WHAT TO PRODUCE: Nothing outside the range is wanted. Repeat exactly the lines below from the one with "ज़िलाधिकारियों को दिया आदेश" through the one with "अभी तक इसका कोई जवाब नहीं मिला.".

MATERIAL FOR THIS EXERCISE:
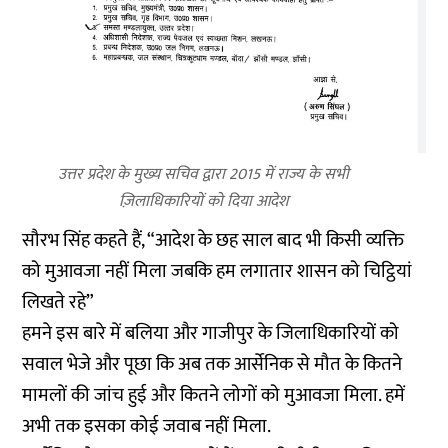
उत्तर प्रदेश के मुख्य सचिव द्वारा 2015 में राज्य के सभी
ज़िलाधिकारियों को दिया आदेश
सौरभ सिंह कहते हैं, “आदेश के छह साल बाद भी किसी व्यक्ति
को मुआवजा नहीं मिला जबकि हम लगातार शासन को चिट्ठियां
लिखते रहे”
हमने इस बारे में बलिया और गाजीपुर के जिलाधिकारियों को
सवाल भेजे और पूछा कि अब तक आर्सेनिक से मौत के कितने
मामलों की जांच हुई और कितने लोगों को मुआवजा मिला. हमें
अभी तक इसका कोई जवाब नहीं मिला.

--

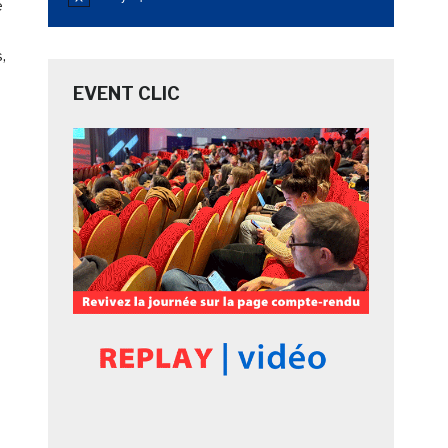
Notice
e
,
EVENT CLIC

...

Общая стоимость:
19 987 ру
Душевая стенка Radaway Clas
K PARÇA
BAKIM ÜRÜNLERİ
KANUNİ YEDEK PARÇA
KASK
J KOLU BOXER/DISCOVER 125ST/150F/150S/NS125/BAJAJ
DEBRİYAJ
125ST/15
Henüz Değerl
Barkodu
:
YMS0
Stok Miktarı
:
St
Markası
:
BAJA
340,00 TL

WRITTEN RESPONSE:
ज़िलाधिकारियों को दिया आदेश
सौरभ सिंह कहते हैं, “आदेश के छह साल बाद भी किसी व्यक्ति
को मुआवजा नहीं मिला जबकि हम लगातार शासन को चिट्ठियां
लिखते रहे”
हमने इस बारे में बलिया और गाजीपुर के जिलाधिकारियों को
सवाल भेजे और पूछा कि अब तक आर्सेनिक से मौत के कितने
मामलों की जांच हुई और कितने लोगों को मुआवजा मिला. हमें
अभी तक इसका कोई जवाब नहीं मिला.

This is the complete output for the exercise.